Mark Clairmont | MuskokaTODAY.com
BRACEBRIDGE — Dozens of Muskoka’s largest spawning fish have been dumped and found rotting in the south branch of the Muskoka River near the Ontario Power Generation (OPG) station.
And Ministry of Natural Resources and Forestry (MNRF) officials are looking for help from witnesses in finding the poachers.
Conservation officers located 64 rotting walleye carcasses, some of which were left whole to waste after they were “detected by a member of the public.”
Walleye are the primary fish in Muskoka Lakes — along with bass. And they can live to be 20 years old.
David Murphy, at the Bracebridge office, said he’s never seen anything like this himself in his five years as a conservation officer.
Of the more than five dozen fish found the majority were about 18 inches long and were at least six years old.
He says the fish were spawning and had reached the end of the river where the water is
turbulent and it meets Lake Muskoka.
“The largest fish in the lake are the spawners and they need moving water to keep the eggs alive.”
He doesn’t believe walleye can’t spawn under the age of four.
The fish were found at the bottom of the south branch of the Muskoka River, off Hwy. 11 at the OPG station, where there’s a canoe portage.
MNRF got the report May 21 and Murphy suspects that based on the decay they were gutted and left along shore over more than one day — likely between April 15 and May 15 — because spawning happens over several days.
He said they may have been “speared,” as it’s unlikely anyone could have caught this many fish with a fishing pole.
And by more than one person: “It’s a lot of fish for one person to do on their own.”
He tells MuskokaTODAY.com that “evidence of the unlawfulness of this” is that whoever did this was not only trespassing on OPG property, but illegally fishing out of the season on two accounts.
“The Muskoka River is a sanctuary from April 1 to June 15. So within the boundaries of the north and south branches of the Muskoka River there’s no angling of any kind permitted.”
And it likely took place before the local walleye season began, which here in Zone 15 opened on May 19.
As well, there’s wastage of fish, which is an offence under the Ontario fishing regulations.
A “flush of edible fish has gone to waste,” Murphy laments
Not to mention safety violations on OPG property as well.
Contravention officers also found odd litter, including 13 AAA batteries discarded along the shore.
Murphy, who went to the site says that could also point to overnight fishing with the culprits perhaps having to change batteries mid-stream.
He also suspects the perpetrators weren’t weekend fishermen but may have known what they were doing was illegal.
“My belief is that this could be a recurring thing, because the fish spawn every year at the same spot.

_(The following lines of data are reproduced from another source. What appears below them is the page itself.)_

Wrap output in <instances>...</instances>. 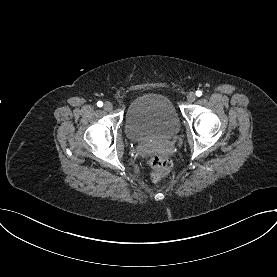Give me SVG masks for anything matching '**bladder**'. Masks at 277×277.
Returning <instances> with one entry per match:
<instances>
[{
	"label": "bladder",
	"instance_id": "bladder-1",
	"mask_svg": "<svg viewBox=\"0 0 277 277\" xmlns=\"http://www.w3.org/2000/svg\"><path fill=\"white\" fill-rule=\"evenodd\" d=\"M180 120L170 99L162 94L135 98L125 115V131L133 141L170 139L178 134Z\"/></svg>",
	"mask_w": 277,
	"mask_h": 277
}]
</instances>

So it’s quite feasible these people will have done this before, but the exception is that they’ve been detected by a member of the public.”
The carcasses were wasted and “not fit for human consumption.”
There was nothing salvageable from the carcass biologically. Anything viable would have been destroyed the second the fish died.”
So there was no opportunity to recoup any of the remains for future use.
Murphy said the MNRF does have a spawning hatchery.
But the Muskoka River offers an exceptional spawning habitat, so that’s one reason we don’t stock Lake Muskoka with walleye. And in this situation these spawning areas have been identified and my belief is that perpetrators that are responsible for this.
As for the fish, all they could do is let them degrade naturally in the waterway.
Murphy asks that if you have information on this incident to contact him at 705-646-5507.
“It’s possible people may have seen something, but didn’t know it was illegal.”
“We’re hopeful we can get some helpful information from the public. I’m sure we’ll be hearing from a lot of people.”
You can also report a resource violation or provide information about an unsolved case, by calling call the ministry TIPS line toll free at 1-877-847-7667 or contact your local ministry office. You can also call Crime Stoppers anonymously at 1-800-222-TIPS.
Conservation officers continue to patrol and protect natural resources during the current COVID-19 outbreak and remind everyone that by respecting seasons, sanctuaries, bag and possession limits we all help ensure our natural resources stay healthy.